§ Exercise instructions
Reproduce the entries. Match every word.
——————————
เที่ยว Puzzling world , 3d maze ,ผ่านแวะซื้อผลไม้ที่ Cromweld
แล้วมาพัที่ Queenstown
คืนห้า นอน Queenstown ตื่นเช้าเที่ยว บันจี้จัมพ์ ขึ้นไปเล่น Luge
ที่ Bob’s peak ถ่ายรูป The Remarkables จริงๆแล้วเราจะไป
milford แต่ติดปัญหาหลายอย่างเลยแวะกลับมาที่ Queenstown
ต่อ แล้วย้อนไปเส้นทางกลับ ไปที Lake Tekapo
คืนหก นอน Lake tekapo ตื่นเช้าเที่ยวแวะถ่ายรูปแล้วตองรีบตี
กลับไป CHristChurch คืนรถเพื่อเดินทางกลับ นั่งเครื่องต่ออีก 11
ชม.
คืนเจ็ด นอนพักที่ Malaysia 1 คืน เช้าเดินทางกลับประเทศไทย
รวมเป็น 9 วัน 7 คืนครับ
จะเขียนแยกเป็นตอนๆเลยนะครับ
——————————
§ Your response
เที่ยว Puzzling world , 3d maze ,ผ่านแวะซื้อผลไม้ที่ Cromweld
แล้วมาพัที่ Queenstown
คืนห้า นอน Queenstown ตื่นเช้าเที่ยว บันจี้จัมพ์ ขึ้นไปเล่น Luge
ที่ Bob’s peak ถ่ายรูป The Remarkables จริงๆแล้วเราจะไป
milford แต่ติดปัญหาหลายอย่างเลยแวะกลับมาที่ Queenstown
ต่อ แล้วย้อนไปเส้นทางกลับ ไปที Lake Tekapo
คืนหก นอน Lake tekapo ตื่นเช้าเที่ยวแวะถ่ายรูปแล้วตองรีบตี
กลับไป CHristChurch คืนรถเพื่อเดินทางกลับ นั่งเครื่องต่ออีก 11
ชม.
คืนเจ็ด นอนพักที่ Malaysia 1 คืน เช้าเดินทางกลับประเทศไทย
รวมเป็น 9 วัน 7 คืนครับ
จะเขียนแยกเป็นตอนๆเลยนะครับ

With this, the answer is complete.